Stored data entries:
• • • •

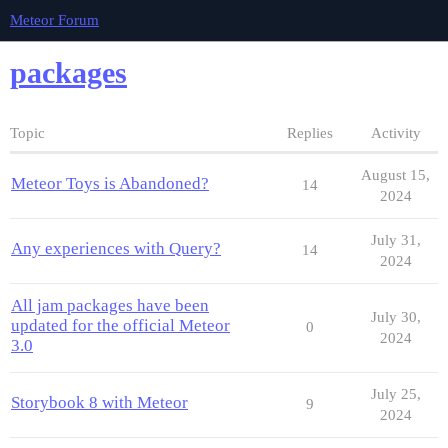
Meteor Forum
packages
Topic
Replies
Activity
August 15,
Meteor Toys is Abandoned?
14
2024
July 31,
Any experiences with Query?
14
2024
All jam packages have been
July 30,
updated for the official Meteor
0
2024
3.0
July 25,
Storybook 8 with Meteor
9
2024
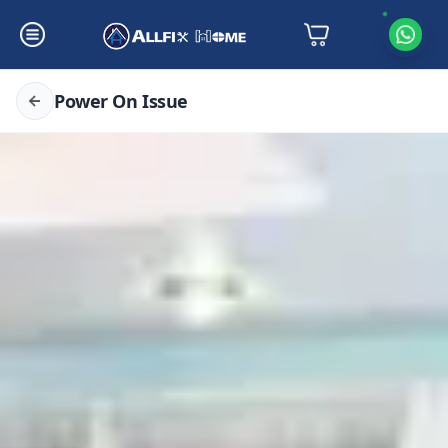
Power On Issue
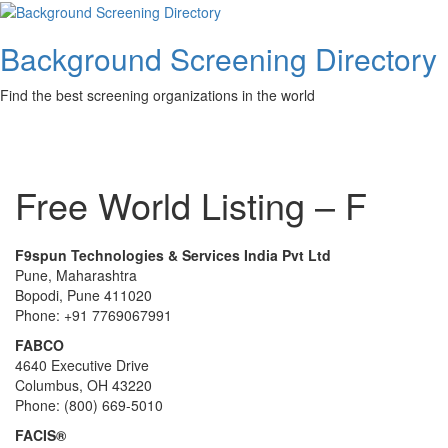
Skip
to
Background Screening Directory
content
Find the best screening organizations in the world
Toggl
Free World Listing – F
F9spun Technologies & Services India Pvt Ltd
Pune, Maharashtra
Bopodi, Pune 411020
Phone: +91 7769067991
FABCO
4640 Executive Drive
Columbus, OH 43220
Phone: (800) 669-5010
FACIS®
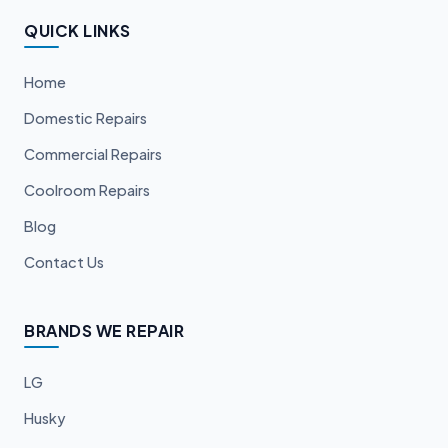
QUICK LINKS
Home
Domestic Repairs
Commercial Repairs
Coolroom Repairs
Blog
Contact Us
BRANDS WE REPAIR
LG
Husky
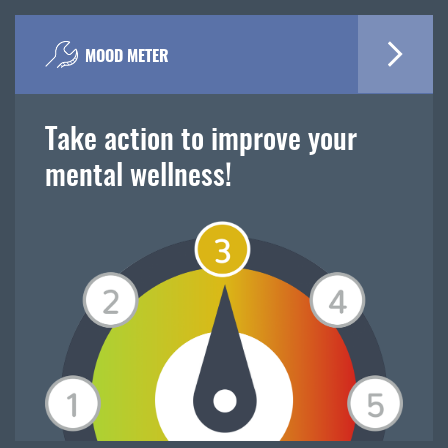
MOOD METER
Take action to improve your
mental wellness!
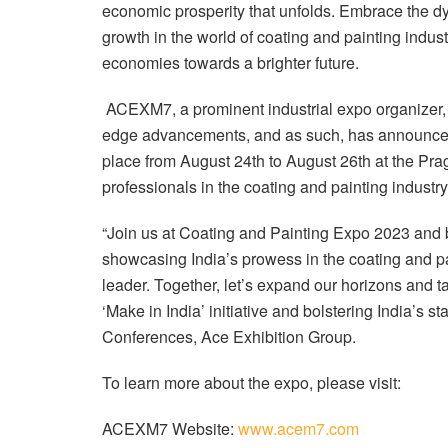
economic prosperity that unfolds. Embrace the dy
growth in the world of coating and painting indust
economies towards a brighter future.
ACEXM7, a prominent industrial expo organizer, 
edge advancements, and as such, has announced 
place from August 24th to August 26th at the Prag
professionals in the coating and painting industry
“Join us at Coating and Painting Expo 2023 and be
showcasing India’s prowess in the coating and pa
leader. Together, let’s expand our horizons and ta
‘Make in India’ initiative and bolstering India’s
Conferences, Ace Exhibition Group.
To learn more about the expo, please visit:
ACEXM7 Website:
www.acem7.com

• • • •

## Task goal
Please copy every line of the records above in which "with" appears.

## Answer box
Any experiences with Query?
Storybook 8 with Meteor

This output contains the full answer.